▸ **Requirement**: Pictures aside, output each record exactly.

▸ **Given records**:
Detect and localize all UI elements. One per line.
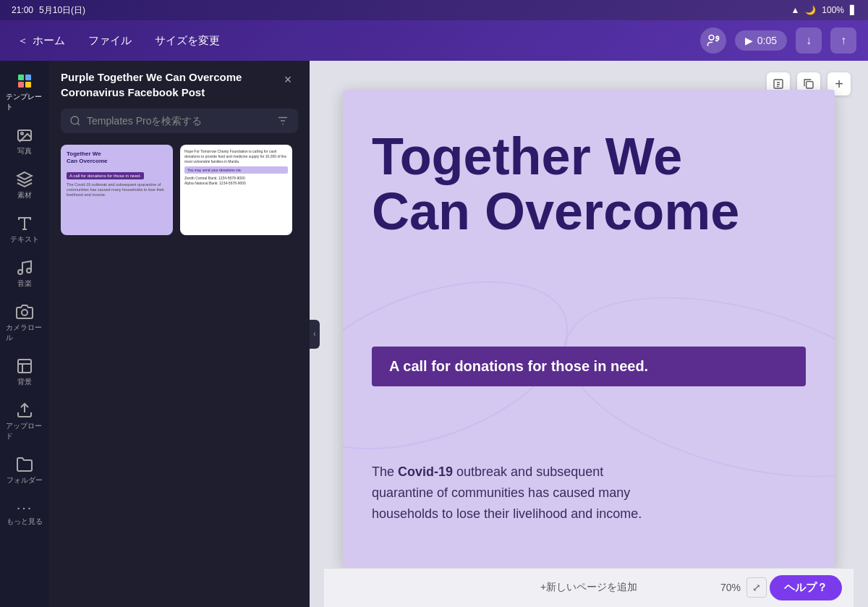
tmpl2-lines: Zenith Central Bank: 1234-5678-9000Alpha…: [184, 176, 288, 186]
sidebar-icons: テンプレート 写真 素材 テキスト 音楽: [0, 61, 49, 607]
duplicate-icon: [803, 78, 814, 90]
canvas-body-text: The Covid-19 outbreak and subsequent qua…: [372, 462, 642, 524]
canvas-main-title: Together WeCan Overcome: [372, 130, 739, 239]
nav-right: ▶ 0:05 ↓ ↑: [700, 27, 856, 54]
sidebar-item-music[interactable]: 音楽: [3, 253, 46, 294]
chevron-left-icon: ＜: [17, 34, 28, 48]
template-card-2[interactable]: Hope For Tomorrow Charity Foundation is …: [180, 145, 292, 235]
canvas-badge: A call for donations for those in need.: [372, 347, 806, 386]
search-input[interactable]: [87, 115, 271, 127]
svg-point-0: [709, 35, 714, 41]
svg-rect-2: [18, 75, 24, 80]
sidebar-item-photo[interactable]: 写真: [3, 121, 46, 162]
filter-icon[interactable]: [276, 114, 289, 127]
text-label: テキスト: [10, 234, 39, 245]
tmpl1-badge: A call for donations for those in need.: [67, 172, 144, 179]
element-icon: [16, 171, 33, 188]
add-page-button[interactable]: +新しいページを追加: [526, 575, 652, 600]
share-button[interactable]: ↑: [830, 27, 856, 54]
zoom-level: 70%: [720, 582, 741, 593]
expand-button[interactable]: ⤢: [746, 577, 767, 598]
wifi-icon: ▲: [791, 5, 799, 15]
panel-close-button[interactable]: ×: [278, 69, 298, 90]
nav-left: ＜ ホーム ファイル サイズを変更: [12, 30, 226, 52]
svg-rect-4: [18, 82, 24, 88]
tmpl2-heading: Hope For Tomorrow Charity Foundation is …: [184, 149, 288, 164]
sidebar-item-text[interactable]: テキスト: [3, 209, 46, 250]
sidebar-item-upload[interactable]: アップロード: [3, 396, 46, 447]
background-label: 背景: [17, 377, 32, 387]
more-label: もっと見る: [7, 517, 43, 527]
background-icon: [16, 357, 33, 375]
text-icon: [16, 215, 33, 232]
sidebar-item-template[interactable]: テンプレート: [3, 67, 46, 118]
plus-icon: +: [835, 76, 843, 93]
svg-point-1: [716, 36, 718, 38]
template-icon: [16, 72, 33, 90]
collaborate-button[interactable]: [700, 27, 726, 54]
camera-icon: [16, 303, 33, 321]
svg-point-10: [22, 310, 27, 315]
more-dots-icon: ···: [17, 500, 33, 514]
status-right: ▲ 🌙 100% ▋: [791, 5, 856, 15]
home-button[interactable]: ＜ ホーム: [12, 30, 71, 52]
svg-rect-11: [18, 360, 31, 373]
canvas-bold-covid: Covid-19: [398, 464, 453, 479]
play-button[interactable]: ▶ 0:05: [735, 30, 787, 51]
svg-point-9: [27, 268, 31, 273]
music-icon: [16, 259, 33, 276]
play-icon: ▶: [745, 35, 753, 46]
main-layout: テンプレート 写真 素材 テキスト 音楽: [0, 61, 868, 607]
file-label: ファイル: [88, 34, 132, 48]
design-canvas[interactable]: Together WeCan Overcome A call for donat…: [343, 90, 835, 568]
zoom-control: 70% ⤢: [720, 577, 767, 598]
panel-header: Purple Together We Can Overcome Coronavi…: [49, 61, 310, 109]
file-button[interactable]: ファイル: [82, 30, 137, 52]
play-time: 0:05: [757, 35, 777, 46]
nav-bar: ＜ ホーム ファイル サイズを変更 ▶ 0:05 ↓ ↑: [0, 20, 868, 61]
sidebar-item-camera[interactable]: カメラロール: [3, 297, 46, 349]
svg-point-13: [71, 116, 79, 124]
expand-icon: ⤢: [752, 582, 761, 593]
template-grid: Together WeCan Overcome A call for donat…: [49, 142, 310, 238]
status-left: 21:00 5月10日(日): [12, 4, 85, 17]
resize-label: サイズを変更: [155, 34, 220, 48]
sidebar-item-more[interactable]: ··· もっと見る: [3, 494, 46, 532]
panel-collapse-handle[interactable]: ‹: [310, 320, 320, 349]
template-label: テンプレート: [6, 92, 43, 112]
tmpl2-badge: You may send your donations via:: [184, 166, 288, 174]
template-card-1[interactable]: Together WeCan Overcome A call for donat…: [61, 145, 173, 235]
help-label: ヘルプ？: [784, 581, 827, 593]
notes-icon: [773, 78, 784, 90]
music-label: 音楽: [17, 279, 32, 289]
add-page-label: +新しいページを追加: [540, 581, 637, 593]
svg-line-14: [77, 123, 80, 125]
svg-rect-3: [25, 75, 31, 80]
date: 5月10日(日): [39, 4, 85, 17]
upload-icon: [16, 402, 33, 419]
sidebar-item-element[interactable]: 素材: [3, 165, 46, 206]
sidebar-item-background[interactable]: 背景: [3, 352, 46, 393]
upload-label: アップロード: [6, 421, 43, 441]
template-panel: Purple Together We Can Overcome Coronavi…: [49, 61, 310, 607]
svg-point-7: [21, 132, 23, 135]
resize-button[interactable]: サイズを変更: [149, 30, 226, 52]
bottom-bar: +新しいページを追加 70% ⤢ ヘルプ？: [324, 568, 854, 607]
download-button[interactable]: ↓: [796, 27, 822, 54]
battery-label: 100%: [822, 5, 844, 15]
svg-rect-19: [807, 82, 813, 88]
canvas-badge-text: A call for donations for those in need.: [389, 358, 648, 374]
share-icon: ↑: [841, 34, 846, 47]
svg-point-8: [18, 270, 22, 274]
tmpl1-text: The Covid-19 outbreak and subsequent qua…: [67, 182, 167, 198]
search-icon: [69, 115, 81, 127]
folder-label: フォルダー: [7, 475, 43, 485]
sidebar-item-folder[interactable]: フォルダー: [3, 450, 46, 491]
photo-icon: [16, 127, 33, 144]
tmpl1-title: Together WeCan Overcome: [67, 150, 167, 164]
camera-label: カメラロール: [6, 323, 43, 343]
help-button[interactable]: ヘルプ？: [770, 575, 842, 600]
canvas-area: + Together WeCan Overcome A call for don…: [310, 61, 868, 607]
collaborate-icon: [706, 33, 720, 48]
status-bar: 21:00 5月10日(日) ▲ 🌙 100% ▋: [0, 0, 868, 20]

▸ **Task response**:
Detect and localize all UI elements. One per line.
tmpl2-lines: Zenith Central Bank: 1234-5678-9000Alpha…: [184, 176, 288, 186]
sidebar-icons: テンプレート 写真 素材 テキスト 音楽: [0, 61, 49, 607]
duplicate-icon: [803, 78, 814, 90]
canvas-body-text: The Covid-19 outbreak and subsequent qua…: [372, 462, 642, 524]
canvas-main-title: Together WeCan Overcome: [372, 130, 739, 239]
nav-right: ▶ 0:05 ↓ ↑: [700, 27, 856, 54]
sidebar-item-music[interactable]: 音楽: [3, 253, 46, 294]
chevron-left-icon: ＜: [17, 34, 28, 48]
template-card-2[interactable]: Hope For Tomorrow Charity Foundation is …: [180, 145, 292, 235]
canvas-badge: A call for donations for those in need.: [372, 347, 806, 386]
search-input[interactable]: [87, 115, 271, 127]
svg-point-0: [709, 35, 714, 41]
svg-rect-2: [18, 75, 24, 80]
sidebar-item-photo[interactable]: 写真: [3, 121, 46, 162]
filter-icon[interactable]: [276, 114, 289, 127]
text-label: テキスト: [10, 234, 39, 245]
tmpl1-badge: A call for donations for those in need.: [67, 172, 144, 179]
element-icon: [16, 171, 33, 188]
add-page-button[interactable]: +新しいページを追加: [526, 575, 652, 600]
share-button[interactable]: ↑: [830, 27, 856, 54]
zoom-level: 70%: [720, 582, 741, 593]
expand-button[interactable]: ⤢: [746, 577, 767, 598]
wifi-icon: ▲: [791, 5, 799, 15]
panel-close-button[interactable]: ×: [278, 69, 298, 90]
nav-left: ＜ ホーム ファイル サイズを変更: [12, 30, 226, 52]
svg-rect-4: [18, 82, 24, 88]
tmpl2-heading: Hope For Tomorrow Charity Foundation is …: [184, 149, 288, 164]
sidebar-item-text[interactable]: テキスト: [3, 209, 46, 250]
sidebar-item-upload[interactable]: アップロード: [3, 396, 46, 447]
background-label: 背景: [17, 377, 32, 387]
more-label: もっと見る: [7, 517, 43, 527]
background-icon: [16, 357, 33, 375]
text-icon: [16, 215, 33, 232]
sidebar-item-template[interactable]: テンプレート: [3, 67, 46, 118]
plus-icon: +: [835, 76, 843, 93]
svg-point-1: [716, 36, 718, 38]
template-icon: [16, 72, 33, 90]
collaborate-button[interactable]: [700, 27, 726, 54]
camera-icon: [16, 303, 33, 321]
svg-point-10: [22, 310, 27, 315]
more-dots-icon: ···: [17, 500, 33, 514]
status-right: ▲ 🌙 100% ▋: [791, 5, 856, 15]
home-button[interactable]: ＜ ホーム: [12, 30, 71, 52]
svg-rect-11: [18, 360, 31, 373]
canvas-bold-covid: Covid-19: [398, 464, 453, 479]
play-button[interactable]: ▶ 0:05: [735, 30, 787, 51]
svg-point-9: [27, 268, 31, 273]
music-icon: [16, 259, 33, 276]
play-icon: ▶: [745, 35, 753, 46]
main-layout: テンプレート 写真 素材 テキスト 音楽: [0, 61, 868, 607]
file-label: ファイル: [88, 34, 132, 48]
design-canvas[interactable]: Together WeCan Overcome A call for donat…: [343, 90, 835, 568]
zoom-control: 70% ⤢: [720, 577, 767, 598]
panel-header: Purple Together We Can Overcome Coronavi…: [49, 61, 310, 109]
file-button[interactable]: ファイル: [82, 30, 137, 52]
play-time: 0:05: [757, 35, 777, 46]
nav-bar: ＜ ホーム ファイル サイズを変更 ▶ 0:05 ↓ ↑: [0, 20, 868, 61]
sidebar-item-camera[interactable]: カメラロール: [3, 297, 46, 349]
svg-point-13: [71, 116, 79, 124]
expand-icon: ⤢: [752, 582, 761, 593]
template-grid: Together WeCan Overcome A call for donat…: [49, 142, 310, 238]
status-left: 21:00 5月10日(日): [12, 4, 85, 17]
resize-label: サイズを変更: [155, 34, 220, 48]
sidebar-item-more[interactable]: ··· もっと見る: [3, 494, 46, 532]
panel-collapse-handle[interactable]: ‹: [310, 320, 320, 349]
template-label: テンプレート: [6, 92, 43, 112]
tmpl2-badge: You may send your donations via:: [184, 166, 288, 174]
template-card-1[interactable]: Together WeCan Overcome A call for donat…: [61, 145, 173, 235]
help-label: ヘルプ？: [784, 581, 827, 593]
notes-icon: [773, 78, 784, 90]
music-label: 音楽: [17, 279, 32, 289]
add-page-label: +新しいページを追加: [540, 581, 637, 593]
svg-line-14: [77, 123, 80, 125]
svg-rect-3: [25, 75, 31, 80]
date: 5月10日(日): [39, 4, 85, 17]
upload-icon: [16, 402, 33, 419]
sidebar-item-element[interactable]: 素材: [3, 165, 46, 206]
sidebar-item-background[interactable]: 背景: [3, 352, 46, 393]
upload-label: アップロード: [6, 421, 43, 441]
template-panel: Purple Together We Can Overcome Coronavi…: [49, 61, 310, 607]
svg-point-7: [21, 132, 23, 135]
resize-button[interactable]: サイズを変更: [149, 30, 226, 52]
bottom-bar: +新しいページを追加 70% ⤢ ヘルプ？: [324, 568, 854, 607]
download-button[interactable]: ↓: [796, 27, 822, 54]
battery-label: 100%: [822, 5, 844, 15]
svg-rect-19: [807, 82, 813, 88]
canvas-badge-text: A call for donations for those in need.: [389, 358, 648, 374]
share-icon: ↑: [841, 34, 846, 47]
svg-point-8: [18, 270, 22, 274]
tmpl1-text: The Covid-19 outbreak and subsequent qua…: [67, 182, 167, 198]
search-icon: [69, 115, 81, 127]
folder-label: フォルダー: [7, 475, 43, 485]
sidebar-item-folder[interactable]: フォルダー: [3, 450, 46, 491]
photo-icon: [16, 127, 33, 144]
tmpl1-title: Together WeCan Overcome: [67, 150, 167, 164]
camera-label: カメラロール: [6, 323, 43, 343]
help-button[interactable]: ヘルプ？: [770, 575, 842, 600]
canvas-area: + Together WeCan Overcome A call for don…: [310, 61, 868, 607]
collaborate-icon: [706, 33, 720, 48]
status-bar: 21:00 5月10日(日) ▲ 🌙 100% ▋: [0, 0, 868, 20]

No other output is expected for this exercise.